Zhang Chong, Lyu Jiagao, Xu Ke
State Key Lab of Software Development Environment, School of Computer Science and Engineering, Beihang University, Beijing, China.
Knowl Inf Syst. 2023;65(2):827-853. doi: 10.1007/s10115-022-01781-7. Epub 2022 Nov 3.
With more and more news articles appearing on the Internet, discovering causal relations between news articles is very important for people to understand the development of news. Extracting the causal relations between news articles is an inter-document relation extraction task. Existing works on relation extraction cannot solve it well because of the following two reasons: (1) most relation extraction models are intra-document models, which focus on relation extraction between entities. However, news articles are many times longer and more complex than entities, which makes the inter-document relation extraction task harder than intra-document. (2) Existing inter-document relation extraction models rely on similarity information between news articles, which could limit the performance of extraction methods. In this paper, we propose an inter-document model based on storytree information to extract causal relations between news articles. We adopt storytree information to integer linear programming (ILP) and design the storytree constraints for the ILP objective function. Experimental results show that all the constraints are effective and the proposed method outperforms widely used machine learning models and a state-of-the-art deep learning model, with F1 improved by more than 5% on three different datasets. Further analysis shows that five constraints in our model improve the results to varying degrees and the effects on the three datasets are different. The experiment about link features also suggests the positive influence of link information.

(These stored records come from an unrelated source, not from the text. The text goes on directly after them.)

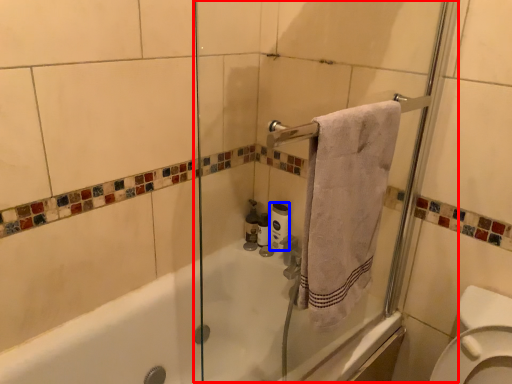 Question: Which of the following is the closest to the observer, screen door (highlighted by a red box) or toilet paper (highlighted by a blue box)?

Choices:
 (A) screen door
 (B) toilet paper

Answer: (A) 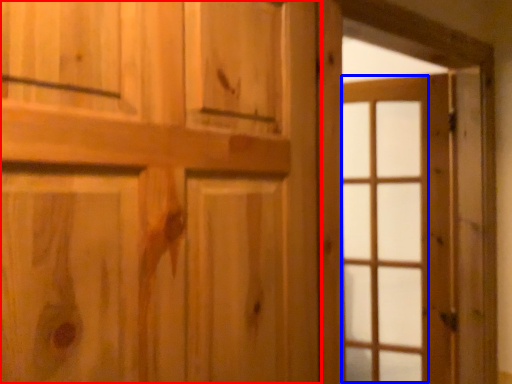 Question: Which of the following is the closest to the observer, door (highlighted by a red box) or glass door (highlighted by a blue box)?

Choices:
 (A) door
 (B) glass door

Answer: (A) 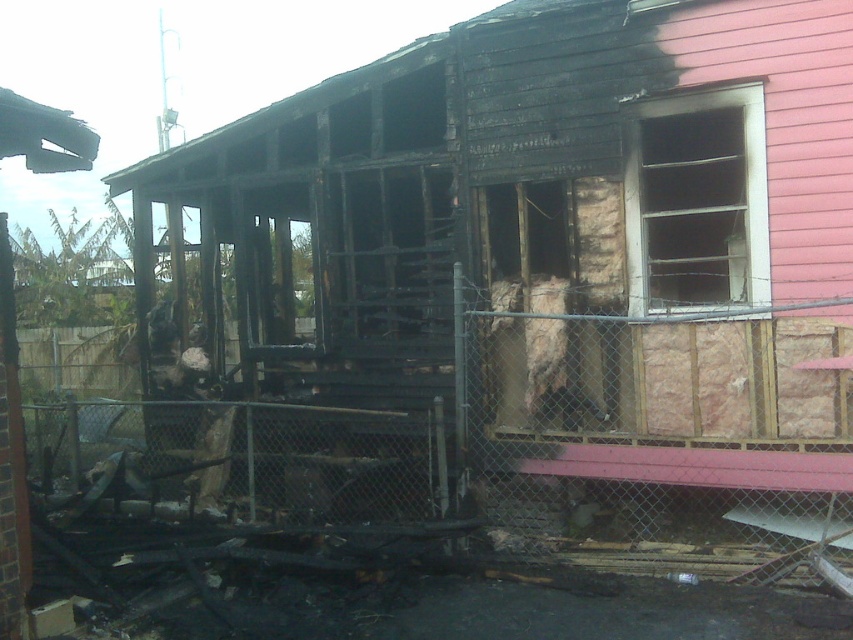 Question: Which point is farther to the camera?

Choices:
 (A) (747, 550)
 (B) (761, 323)

Answer: (B)

Question: In this image, where is rusty chain-link fence at center located relative to metal chain-link fence at center?

Choices:
 (A) left
 (B) right

Answer: (A)

Question: Can you confirm if rusty chain-link fence at center is positioned below metal chain-link fence at center?

Choices:
 (A) yes
 (B) no

Answer: (B)

Question: Which point is closer to the camera taking this photo?

Choices:
 (A) (602, 524)
 (B) (619, 554)

Answer: (B)

Question: Which object is farther from the camera taking this photo?

Choices:
 (A) metal chain-link fence at center
 (B) rusty chain-link fence at center

Answer: (B)

Question: Can you confirm if rusty chain-link fence at center is smaller than metal chain-link fence at center?

Choices:
 (A) yes
 (B) no

Answer: (B) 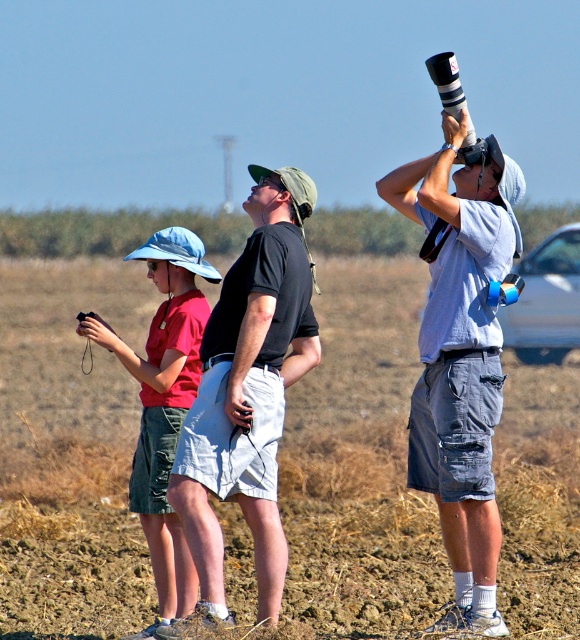 Question: Is matte red shirt at left positioned behind metallic silver car at right?

Choices:
 (A) no
 (B) yes

Answer: (A)

Question: Is brown soil at center to the left of black cotton shirt at center from the viewer's perspective?

Choices:
 (A) no
 (B) yes

Answer: (B)

Question: Which of these objects is positioned closest to the matte red shirt at left?

Choices:
 (A) gray cotton shirt at upper right
 (B) black cotton shirt at center

Answer: (A)

Question: Which object is closer to the camera taking this photo?

Choices:
 (A) matte red shirt at left
 (B) metallic silver car at right

Answer: (A)

Question: Is gray cotton shirt at upper right bigger than matte red shirt at left?

Choices:
 (A) yes
 (B) no

Answer: (B)

Question: Estimate the real-world distances between objects in this image. Which object is farther from the matte red shirt at left?

Choices:
 (A) metallic silver car at right
 (B) black cotton shirt at center
 (C) gray cotton shirt at upper right
 (D) brown soil at center

Answer: (D) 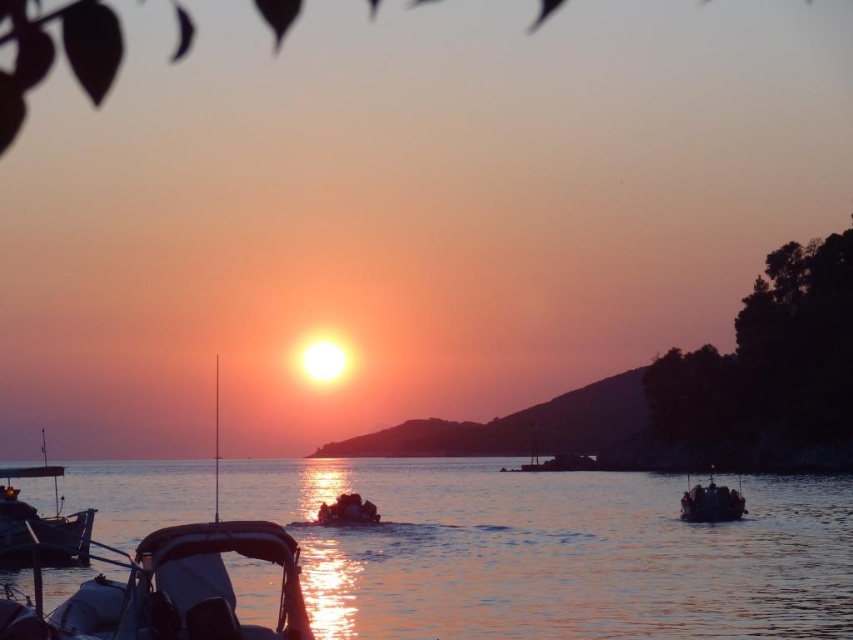 You are standing on the shore and want to board the white matte boat at center and the wooden boat at lower left. Which boat will you reach first if you walk straight towards them?

You will reach the white matte boat at center first because it is closer to the viewer than the wooden boat at lower left.

You are a photographer trying to capture the sunset. You have two boats in your viewfinder, the white matte boat at center and the wooden boat at lower left. Which boat should you focus on to ensure it appears higher in your photo?

The white matte boat at center appears higher than the wooden boat at lower left in the image, so focusing on the white matte boat at center will ensure it is positioned higher in the photo.

You are a photographer trying to capture the sunset. You have a camera with a 24mm lens that can capture a wide angle of 80 degrees. You want to include both the glistening water at center and the metallic blue boat at center in your shot. Can you fit both objects into the frame without moving your position?

The glistening water at center is larger in size than the metallic blue boat at center. Since the water is larger, it will occupy more of the frame, but the 24mm lens with an 80 degree angle should be able to capture both objects as they are both centered in the scene. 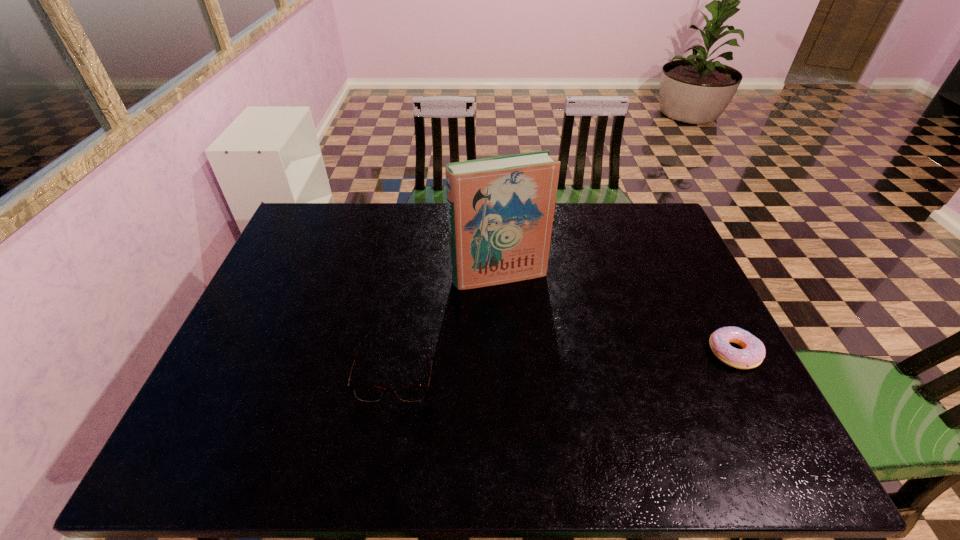 Identify the location of free space between the shortest object and the second tallest object. Image resolution: width=960 pixels, height=540 pixels. (565, 360).

The height and width of the screenshot is (540, 960). Find the location of `unoccupied area between the hardback book and the leftmost object`. unoccupied area between the hardback book and the leftmost object is located at coordinates (448, 322).

Locate an element on the screen. This screenshot has height=540, width=960. the closest object to the tallest object is located at coordinates (371, 393).

What are the coordinates of `the closest object to the leftmost object` in the screenshot? It's located at (500, 209).

Identify the location of vacant region that satisfies the following two spatial constraints: 1. on the front side of the second object from right to left; 2. on the right side of the shortest object. point(503,353). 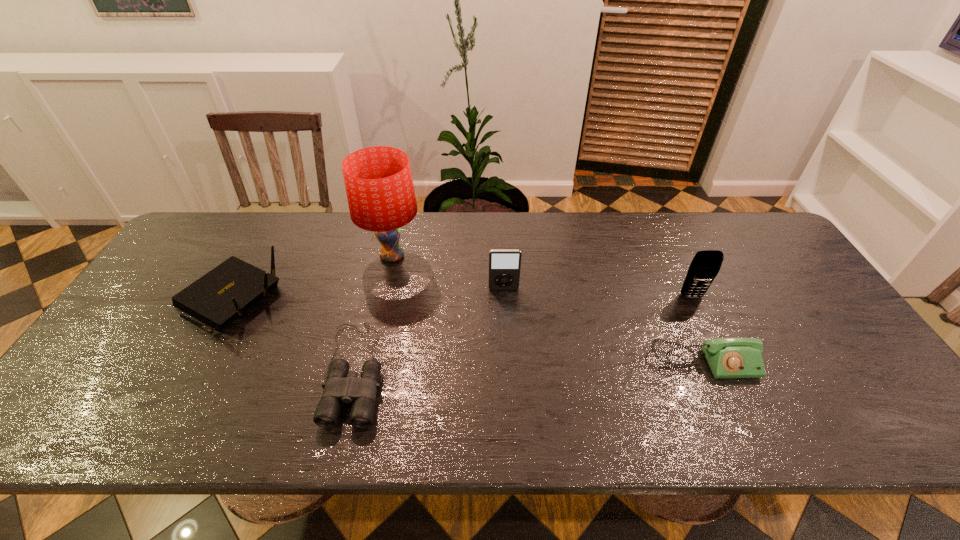 Locate an element on the screen. The height and width of the screenshot is (540, 960). lampshade is located at coordinates (380, 192).

Locate an element on the screen. The width and height of the screenshot is (960, 540). cellular telephone is located at coordinates (706, 264).

This screenshot has height=540, width=960. In order to click on iPod in this screenshot , I will do `click(504, 264)`.

What are the coordinates of `the fourth tallest object` in the screenshot? It's located at (219, 297).

The image size is (960, 540). I want to click on the leftmost object, so click(219, 297).

The image size is (960, 540). What are the coordinates of `telephone` in the screenshot? It's located at (727, 357).

I want to click on binoculars, so click(342, 386).

The height and width of the screenshot is (540, 960). What are the coordinates of `free space located 0.260m on the front-facing side of the tallest object` in the screenshot? It's located at (507, 256).

You are a GUI agent. You are given a task and a screenshot of the screen. Output one action in this format:
    pyautogui.click(x=<x>, y=<y>)
    Task: Click on the free space located on the screen of the cellular telephone
    
    Given the screenshot: What is the action you would take?
    pyautogui.click(x=755, y=429)

The width and height of the screenshot is (960, 540). Identify the location of vacant area situated on the front-facing side of the third object from right to left. (505, 314). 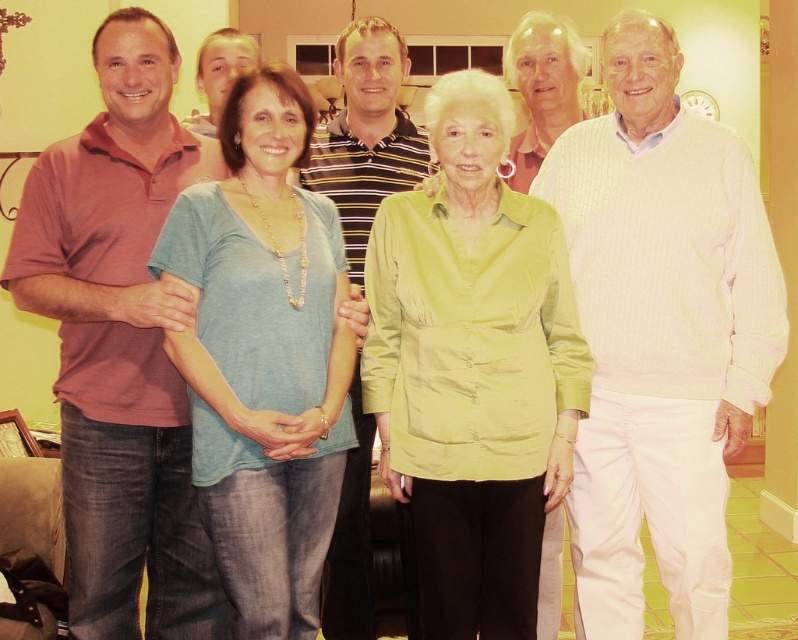 Is the position of white ribbed sweater at right less distant than that of white textured sweater at upper center?

Yes, white ribbed sweater at right is in front of white textured sweater at upper center.

Is white ribbed sweater at right to the right of white textured sweater at upper center from the viewer's perspective?

Yes, white ribbed sweater at right is to the right of white textured sweater at upper center.

Find the location of a particular element. This screenshot has width=798, height=640. white ribbed sweater at right is located at coordinates (662, 333).

Which of these two, matte green blouse at center or striped polo shirt at center, stands shorter?

With less height is striped polo shirt at center.

What are the coordinates of `matte green blouse at center` in the screenshot? It's located at (473, 369).

In the scene shown: Which is more to the left, matte red polo shirt at left or striped polo shirt at center?

matte red polo shirt at left is more to the left.

You are a GUI agent. You are given a task and a screenshot of the screen. Output one action in this format:
    pyautogui.click(x=<x>, y=<y>)
    Task: Click on the matte red polo shirt at left
    
    Given the screenshot: What is the action you would take?
    pyautogui.click(x=120, y=342)

Locate an element on the screen. matte red polo shirt at left is located at coordinates (120, 342). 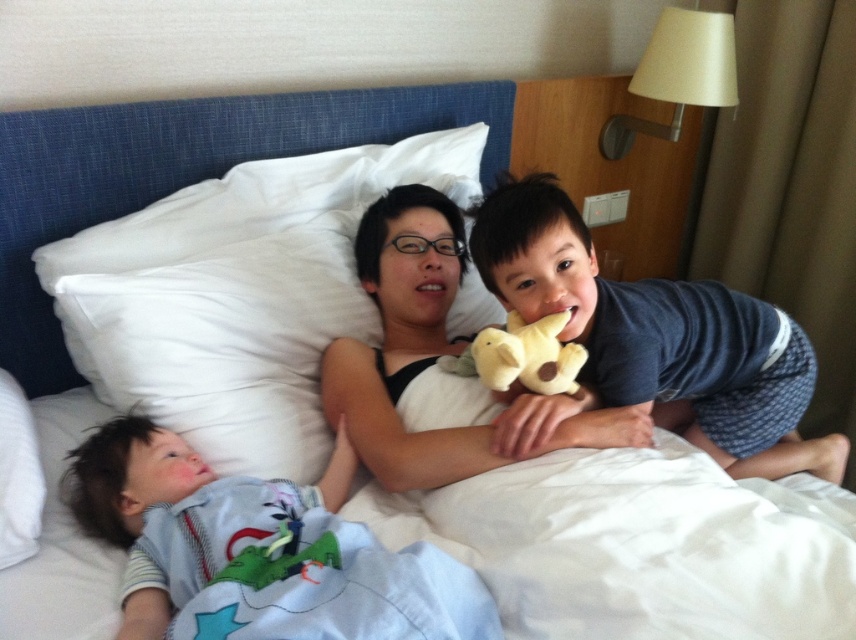 Question: Which object is farther from the camera taking this photo?

Choices:
 (A) soft yellow plush at center
 (B) white soft pillow at upper center

Answer: (B)

Question: Is dark blue cotton shirt at upper right thinner than soft yellow plush at center?

Choices:
 (A) yes
 (B) no

Answer: (B)

Question: Is white soft pillow at upper center to the right of soft yellow plush at center from the viewer's perspective?

Choices:
 (A) no
 (B) yes

Answer: (A)

Question: Which point is farther from the camera taking this photo?

Choices:
 (A) (550, 376)
 (B) (97, 346)
 (C) (185, 621)

Answer: (B)

Question: Among these points, which one is farthest from the camera?

Choices:
 (A) (568, 344)
 (B) (146, 422)
 (C) (289, 412)
 (D) (664, 404)

Answer: (D)

Question: In this image, where is white soft pillow at upper center located relative to soft yellow plush at center?

Choices:
 (A) above
 (B) below

Answer: (A)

随着互联网上出现的新闻文章越来越多,发现新闻文章之间的因果关系对于人们理解新闻的发展非常重要。提取新闻文章之间的因果关系是一项文档间关系提取任务。现有的关系提取工作由于以下两个原因不能很好地解决这个问题:(1)大多数关系提取模型是文档内模型,专注于实体之间的关系提取。然而,新闻文章比实体长很多且复杂得多,这使得文档间关系提取任务比文档内关系提取更难。(2)现有的文档间关系提取模型依赖于新闻文章之间的相似性信息,这可能会限制提取方法的性能。在本文中,我们提出了一种基于故事树信息的文档间模型来提取新闻文章之间的因果关系。我们将故事树信息应用于整数线性规划(ILP),并为ILP目标函数设计故事树约束。实验结果表明,所有约束都是有效的,并且所提出的方法优于广泛使用的机器学习模型和一个最先进的深度学习模型,在三个不同数据集上F1值提高了5%以上。进一步分析表明,我们模型中的五个约束在不同程度上改善了结果,并且对三个数据集的影响各不相同。关于链接特征的实验也表明了链接信息的积极影响。